-------- RECORD EXCERPTS
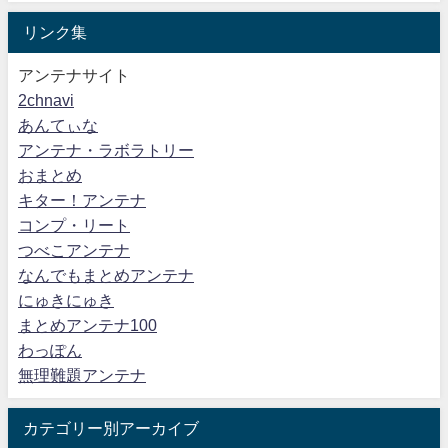
リンク集
アンテナサイト
2chnavi
あんてぃな
アンテナ・ラボラトリー
おまとめ
キター！アンテナ
コンプ・リート
つべこアンテナ
なんでもまとめアンテナ
にゅきにゅき
まとめアンテナ100
わっぽん
無理難題アンテナ
カテゴリー別アーカイブ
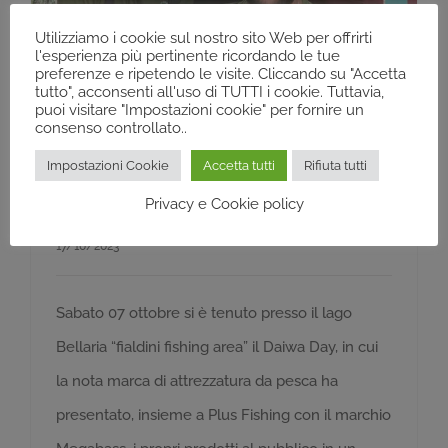
Utilizziamo i cookie sul nostro sito Web per offrirti
l'esperienza più pertinente ricordando le tue
preferenze e ripetendo le visite. Cliccando su "Accetta
tutto", acconsenti all'uso di TUTTI i cookie. Tuttavia,
puoi visitare "Impostazioni cookie" per fornire un
consenso controllato..
Impostazioni Cookie
Accetta tutti
Rifiuta tutti
Privacy e Cookie policy
Daiwa Day 2023
17/10/2023
Sabato 07 ottobre si è tenuto presso il lago
Bellaria “fialdini fishing area” il Daiwa Day, in cui
la nota marca di attrezzatura da pesca ha
presentato, insieme a Plus Fishing con il marchio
----------------
Beginning with the line above that has "アンテナ・ラボラトリー" and going on through the line that has "per fornire un", retype every line exactly and add nothing else; drop the pictures.

- _RESPONSE_
アンテナ・ラボラトリー
おまとめ
キター！アンテナ
コンプ・リート
つべこアンテナ
なんでもまとめアンテナ
にゅきにゅき
まとめアンテナ100
わっぽん
無理難題アンテナ
カテゴリー別アーカイブ
Utilizziamo i cookie sul nostro sito Web per offrirti
l'esperienza più pertinente ricordando le tue
preferenze e ripetendo le visite. Cliccando su "Accetta
tutto", acconsenti all'uso di TUTTI i cookie. Tuttavia,
puoi visitare "Impostazioni cookie" per fornire un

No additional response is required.